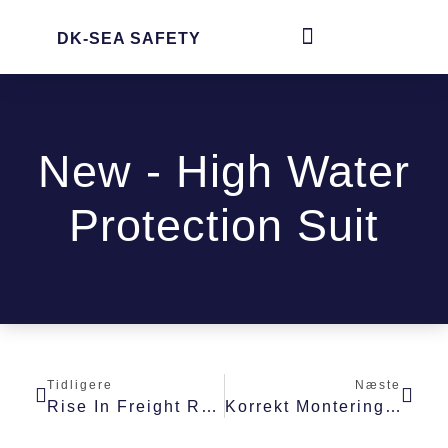
DK-SEA SAFETY
New - High Water
Protection Suit
Tidligere
Næste
Rise In Freight Rates In 2025
Korrekt Montering Af HAMMAR H20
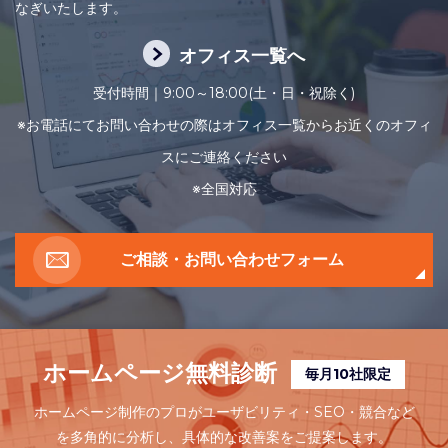
なぎいたします。
オフィス一覧へ
受付時間｜9:00～18:00(土・日・祝除く)
※お電話にてお問い合わせの際はオフィス一覧からお近くのオフィ
スにご連絡ください
※全国対応
ご相談・お問い合わせフォーム
ホームページ無料診断
毎月10社限定
ホームページ制作のプロがユーザビリティ・SEO・競合など
を多角的に分析し、
具体的な改善案をご提案します。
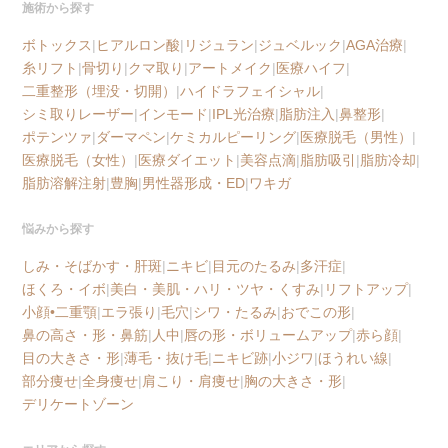
施術から探す
ボトックス
|
ヒアルロン酸
|
リジュラン
|
ジュベルック
|
AGA治療
|
糸リフト
|
骨切り
|
クマ取り
|
アートメイク
|
医療ハイフ
|
二重整形（埋没・切開）
|
ハイドラフェイシャル
|
シミ取りレーザー
|
インモード
|
IPL光治療
|
脂肪注入
|
鼻整形
|
ポテンツァ
|
ダーマペン
|
ケミカルピーリング
|
医療脱毛（男性）
|
医療脱毛（女性）
|
医療ダイエット
|
美容点滴
|
脂肪吸引
|
脂肪冷却
|
脂肪溶解注射
|
豊胸
|
男性器形成・ED
|
ワキガ
悩みから探す
しみ・そばかす・肝斑
|
ニキビ
|
目元のたるみ
|
多汗症
|
ほくろ・イボ
|
美白・美肌・ハリ・ツヤ・くすみ
|
リフトアップ
|
小顔•二重顎
|
エラ張り
|
毛穴
|
シワ・たるみ
|
おでこの形
|
鼻の高さ・形・鼻筋
|
人中
|
唇の形・ボリュームアップ
|
赤ら顔
|
目の大きさ・形
|
薄毛・抜け毛
|
ニキビ跡
|
小ジワ
|
ほうれい線
|
部分痩せ
|
全身痩せ
|
肩こり・肩痩せ
|
胸の大きさ・形
|
デリケートゾーン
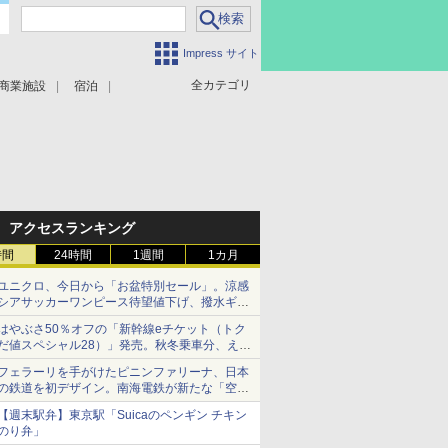
Impress サイト
全カテゴリ
商業施設
宿泊
アクセスランキング
時間
24時間
1週間
1カ月
ユニクロ、今日から「お盆特別セール」。涼感
シアサッカーワンピース待望値下げ、撥水ギア
ショーツは1990円に
はやぶさ50％オフの「新幹線eチケット（トク
だ値スペシャル28）」発売。秋冬乗車分、えき
ねっと限定
フェラーリを手がけたピニンファリーナ、日本
の鉄道を初デザイン。南海電鉄が新たな「空港
特急」をなにわ筋線へ導入
【週末駅弁】東京駅「Suicaのペンギン チキン
のり弁」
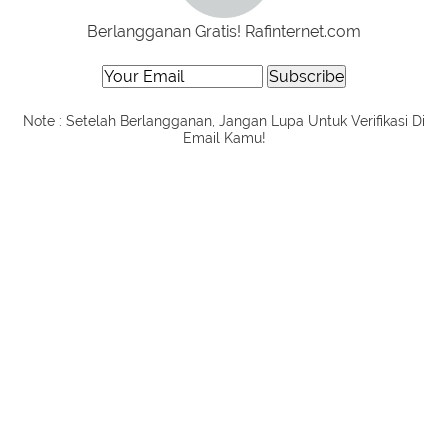
Berlangganan Gratis! Rafinternet.com
Note : Setelah Berlangganan, Jangan Lupa Untuk Verifikasi Di
Email Kamu!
================================
_What the exercise asks_. Leave out the pictures and retype every line above exactly.

_Worked solution_.
DK-SEA SAFETY
New - High Water
Protection Suit
Tidligere
Næste
Rise In Freight Rates In 2025
Korrekt Montering Af HAMMAR H20
なぎいたします。
オフィス一覧へ
受付時間｜9:00～18:00(土・日・祝除く)
※お電話にてお問い合わせの際はオフィス一覧からお近くのオフィ
スにご連絡ください
※全国対応
ご相談・お問い合わせフォーム
ホームページ無料診断
毎月10社限定
ホームページ制作のプロがユーザビリティ・SEO・競合など
を多角的に分析し、
具体的な改善案をご提案します。
施術から探す
ボトックス
|
ヒアルロン酸
|
リジュラン
|
ジュベルック
|
AGA治療
|
糸リフト
|
骨切り
|
クマ取り
|
アートメイク
|
医療ハイフ
|
二重整形（埋没・切開）
|
ハイドラフェイシャル
|
シミ取りレーザー
|
インモード
|
IPL光治療
|
脂肪注入
|
鼻整形
|
ポテンツァ
|
ダーマペン
|
ケミカルピーリング
|
医療脱毛（男性）
|
医療脱毛（女性）
|
医療ダイエット
|
美容点滴
|
脂肪吸引
|
脂肪冷却
|
脂肪溶解注射
|
豊胸
|
男性器形成・ED
|
ワキガ
悩みから探す
しみ・そばかす・肝斑
|
ニキビ
|
目元のたるみ
|
多汗症
|
ほくろ・イボ
|
美白・美肌・ハリ・ツヤ・くすみ
|
リフトアップ
|
小顔•二重顎
|
エラ張り
|
毛穴
|
シワ・たるみ
|
おでこの形
|
鼻の高さ・形・鼻筋
|
人中
|
唇の形・ボリュームアップ
|
赤ら顔
|
目の大きさ・形
|
薄毛・抜け毛
|
ニキビ跡
|
小ジワ
|
ほうれい線
|
部分痩せ
|
全身痩せ
|
肩こり・肩痩せ
|
胸の大きさ・形
|
デリケートゾーン
Impress サイト
全カテゴリ
商業施設
宿泊
アクセスランキング
時間
24時間
1週間
1カ月
ユニクロ、今日から「お盆特別セール」。涼感
シアサッカーワンピース待望値下げ、撥水ギア
ショーツは1990円に
はやぶさ50％オフの「新幹線eチケット（トク
だ値スペシャル28）」発売。秋冬乗車分、えき
ねっと限定
フェラーリを手がけたピニンファリーナ、日本
の鉄道を初デザイン。南海電鉄が新たな「空港
特急」をなにわ筋線へ導入
【週末駅弁】東京駅「Suicaのペンギン チキン
のり弁」
Berlangganan Gratis! Rafinternet.com
Note : Setelah Berlangganan, Jangan Lupa Untuk Verifikasi Di
Email Kamu!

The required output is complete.